BIOS5001 / PUBH6001 Introduction to Biostatistics
2024 – 2025 (Term 1)
Assignment 3
1. (viral.sav) The SPSS dataset viral.sav contains 6 variables measured on 24 HIV positive subjects:
Age = age of patient in years
Risk = 1 if patients risk factor was MSM or 2 if risk factor was heterosexual
Days = days from symptom onset until blood sample was taken
CD4 = CD4 cell count in 106 per liter
Viral = Blood viral load
Lgviral = Log10(viral load)
Your goal is to find the best linear regression model for predicting blood viral load (outcome variable), in terms of either Viral or Lgviral , using the other 4 variables as potential predictors.
(a) From the six scatterplots of the two potential outcome variables vs. the three quantitative predictor variables, decide which of the outcome variables (Viral or Lgviral) would be more appropriate for linear regression analysis (6 marks).
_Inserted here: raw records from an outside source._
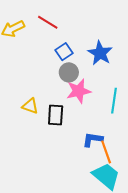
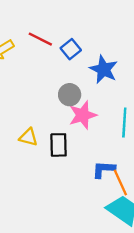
blue square: (64, 52) -> (71, 49), moved

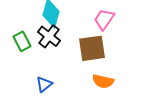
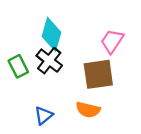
orange semicircle: (103, 81) -> (88, 110), moved

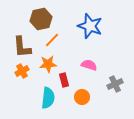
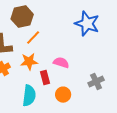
blue star: (90, 26) -> (87, 24), moved
pink semicircle: (89, 65) -> (61, 63), moved

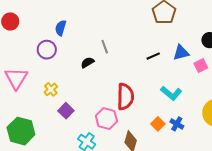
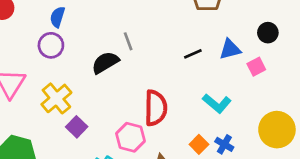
blue semicircle: (61, 28) -> (57, 17), moved
black semicircle: (87, 63) -> (105, 63), size x1.5
yellow cross: (51, 89) -> (56, 98), size x1.6

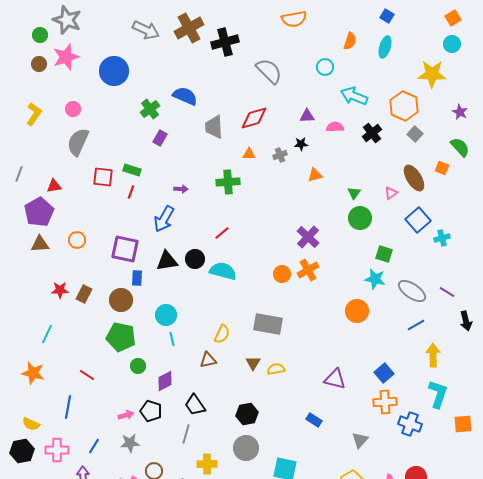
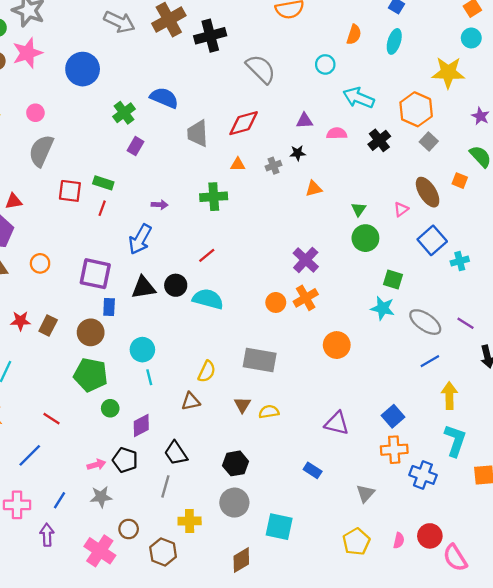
orange circle: (357, 311) -> (337, 345), moved
blue line: (68, 407) -> (30, 455), turned 35

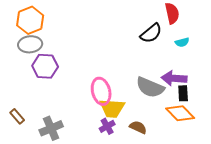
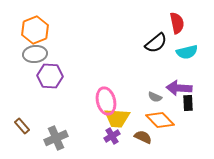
cyan semicircle: (182, 42) -> (187, 52), size x1.5
gray semicircle: (150, 87) -> (155, 97), size x0.5
orange diamond: (180, 113) -> (160, 120), moved

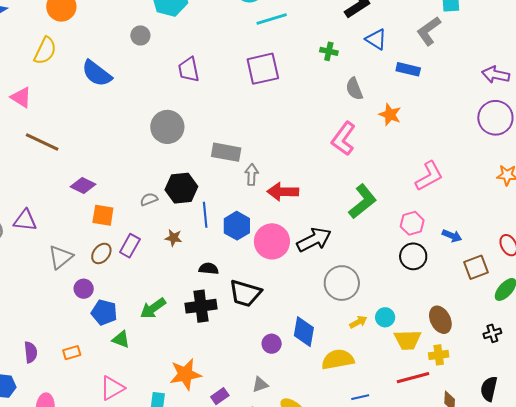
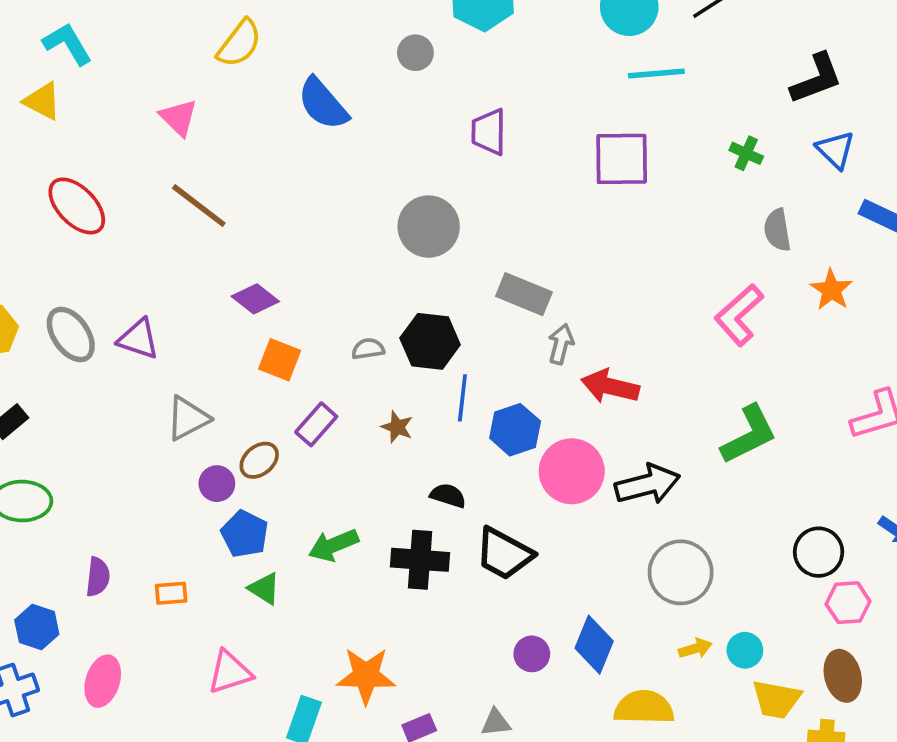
pink hexagon: (412, 223) -> (848, 603), moved
brown ellipse: (101, 253) -> (259, 460), moved

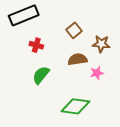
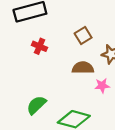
green semicircle: (41, 75) -> (36, 105), moved

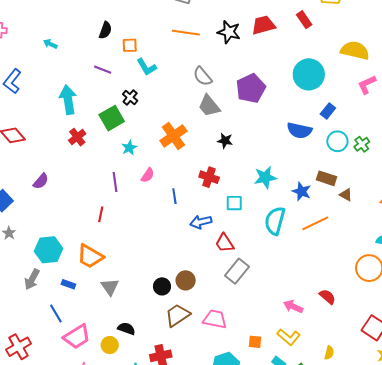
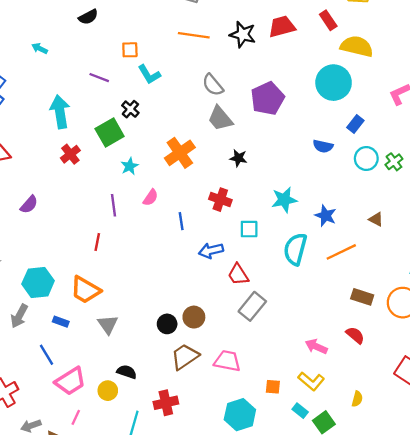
black semicircle: (105, 30) -> (88, 17), moved, turned 42
yellow semicircle: (355, 50) -> (357, 46), moved
blue semicircle: (299, 130) -> (323, 146), size x0.7
brown rectangle: (327, 178) -> (362, 297), moved

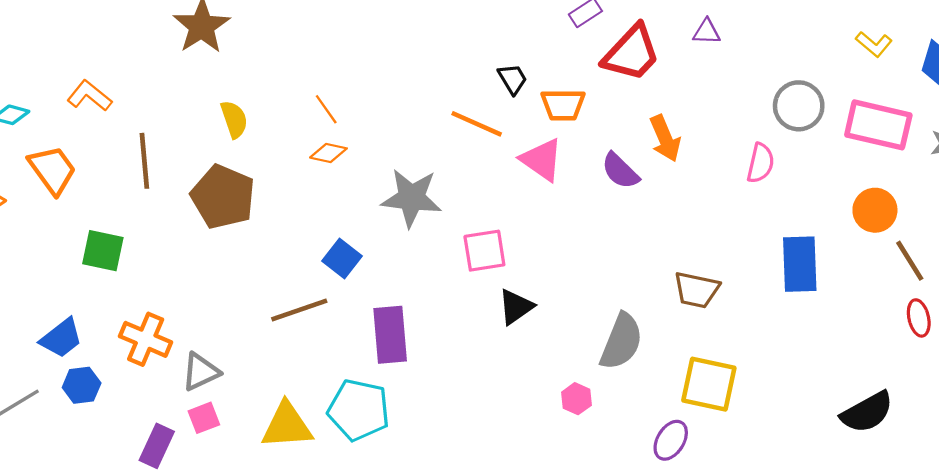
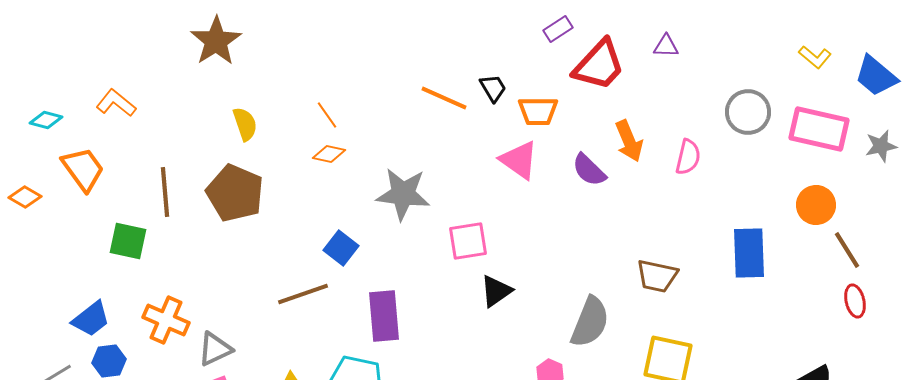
orange line: (477, 124) -> (444, 98), moved
brown line: (144, 161) -> (165, 192), moved
pink semicircle: (760, 163) -> (688, 157), moved

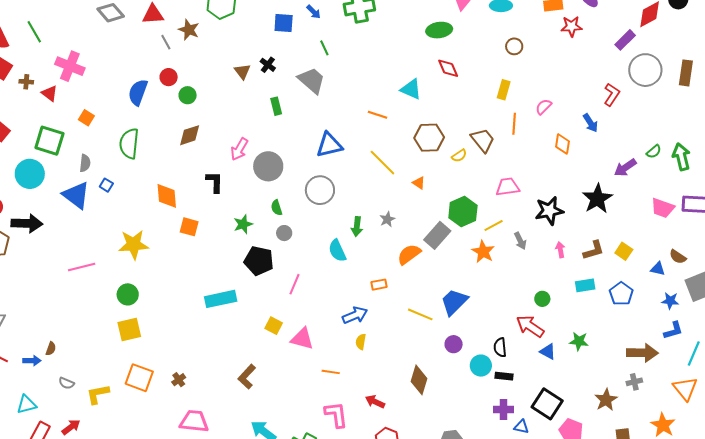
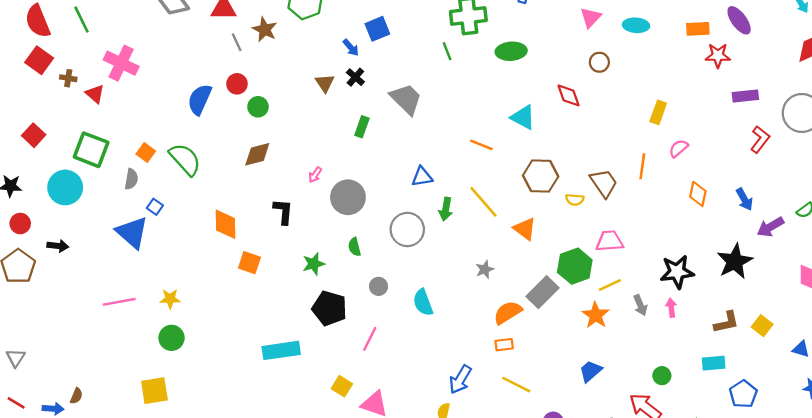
blue arrow: (314, 12) -> (351, 48), moved
blue square: (284, 23) -> (377, 29), turned -30
green ellipse: (439, 30) -> (511, 51), moved
purple rectangle: (625, 40) -> (745, 96), moved, turned 35
brown circle: (514, 46) -> (599, 62), moved
green line: (324, 48) -> (447, 51), moved
yellow rectangle: (504, 90) -> (658, 112), moved
green rectangle: (276, 106) -> (362, 127), turned 30
orange square: (86, 118) -> (146, 152), moved
blue arrow: (590, 123) -> (744, 199), moved
green semicircle: (129, 143) -> (185, 159), turned 128
blue triangle: (329, 145) -> (422, 177), size x0.7
pink arrow: (239, 149) -> (315, 175), size x0.6
yellow semicircle: (459, 156) -> (575, 200), turned 35
orange triangle: (419, 183) -> (525, 229), size x1.5
pink trapezoid: (508, 187) -> (609, 241), moved
blue triangle: (76, 195) -> (132, 232), moved
black arrow: (27, 223) -> (58, 246), size x0.6
green arrow: (357, 227) -> (446, 209), moved
gray circle: (284, 233) -> (379, 286), moved
yellow star: (134, 245) -> (170, 299), moved, size x0.6
pink arrow: (560, 250) -> (671, 308), moved
orange rectangle: (379, 285) -> (504, 345), moved
blue pentagon: (621, 294) -> (743, 394), moved
blue trapezoid: (454, 302) -> (590, 371), moved, size x0.7
blue arrow: (355, 315) -> (460, 379), moved, turned 140
yellow square: (129, 329) -> (154, 391), moved

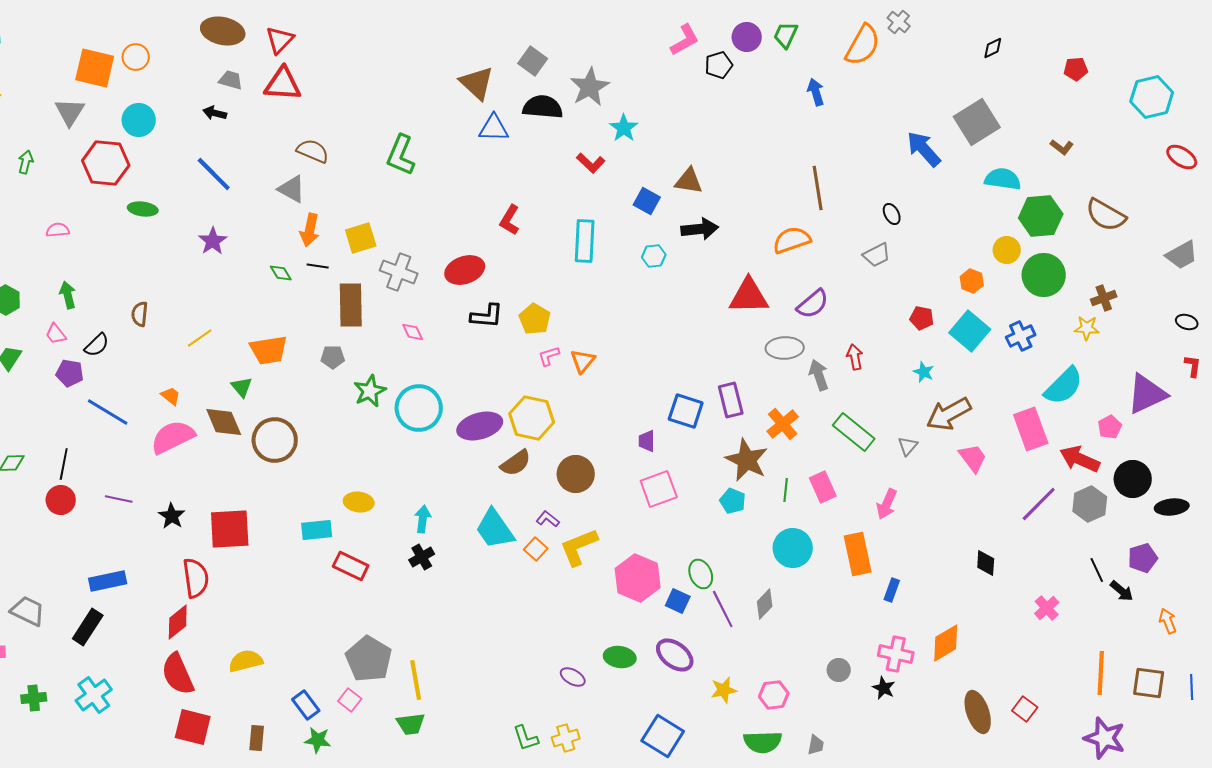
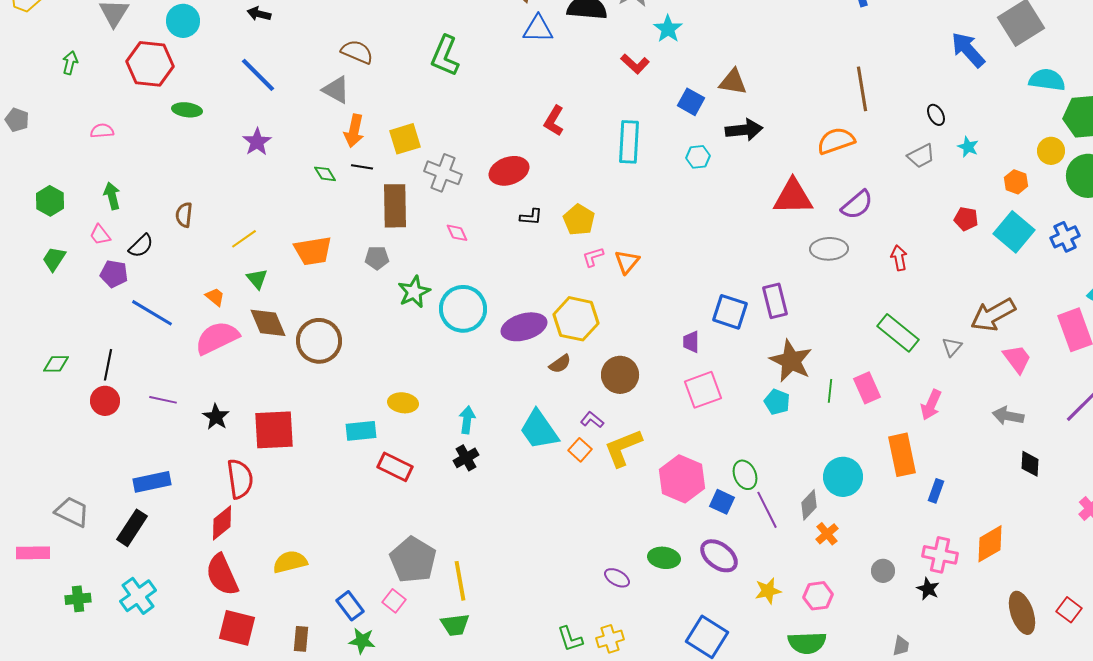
black L-shape: (487, 316) -> (531, 217), size x0.7
cyan star: (924, 372) -> (968, 147), moved
gray arrow: (819, 375) -> (1008, 416), moved, turned -60
green triangle: (242, 387) -> (257, 279), moved
orange cross: (783, 424) -> (827, 534), moved, size x0.7
brown semicircle: (516, 463) -> (560, 364), size x0.7
cyan circle: (793, 548) -> (843, 477), moved
gray trapezoid: (816, 745) -> (901, 646), moved

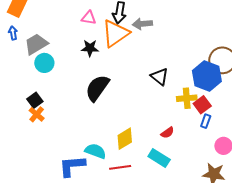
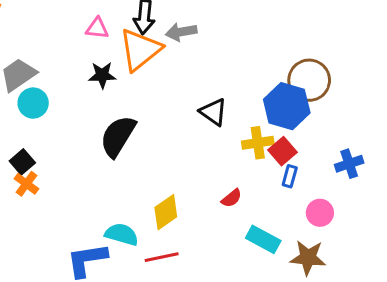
cyan rectangle: (159, 158) -> (263, 239), moved

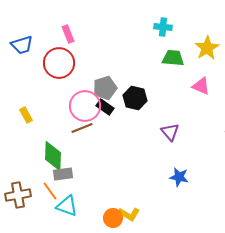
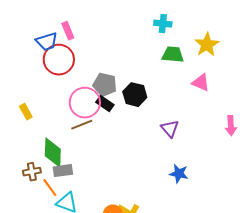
blue trapezoid: (22, 45) -> (47, 42), moved
gray pentagon: (105, 88) -> (105, 85), turned 30
brown cross: (18, 195) -> (32, 172), moved, size x0.7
Based on what characteristic of the scatterplots did you make the choice (10 marks)?
(b) Use backward elimination to determine a model for predicting the blood viral load of a future patient and show the “Coefficients” table in the SPSS/PSPP output (10 marks). Write down the equation of your final model (8 marks).
(c) From your final model in (b), what would be the fitted value (8 marks) and residual (8 marks) for the first subject in the data set who was 28 years old, had a CD4 count of 361, had 24 days between onset of symptoms and sampling and had the “MSM” risk factor, given the observed blood viral load is 186208.71, or equivalently log10 of observed blood viral load is 5.27? (Please write down the calculation steps.)
2. (disease.sav) The SPSS dataset disease.sav contains 3 variables and 200 cases suffering from Disease A.
status = 1 meaning the patient died and = 0 survived
agemid = midpoint of the age group to which the patient belonged
gender = 0 for females and 1 for males
(a) Please conduct a simple (univariate) logistic regression, with status as the outcome variable and gender as the predictor variable (female as reference level) and show the “Variables in the Equation” table in the SPSS/PSPP output (10 marks). What is the odds ratio (males:females) for mortality (4 marks)? Is there a statistically significant difference in mortality between males and females (please explain using the p-value from your output) (6 marks)?
(b) Please conduct a multiple logistic regression with status as the outcome variable and both gender (female as reference level) and agemid as predictors and show the “Variables in the Equation” table in the SPSS/PSPP output (10 marks). What is the adjusted odds ratio (males:females) for mortality (4 marks)? Is the difference in mortality between males and females statistically significant adjusted for other variables in the model (please explain using the p-value from your output) (6 marks)? How would you explain the change in the coefficient of gender between the two models (10 marks)?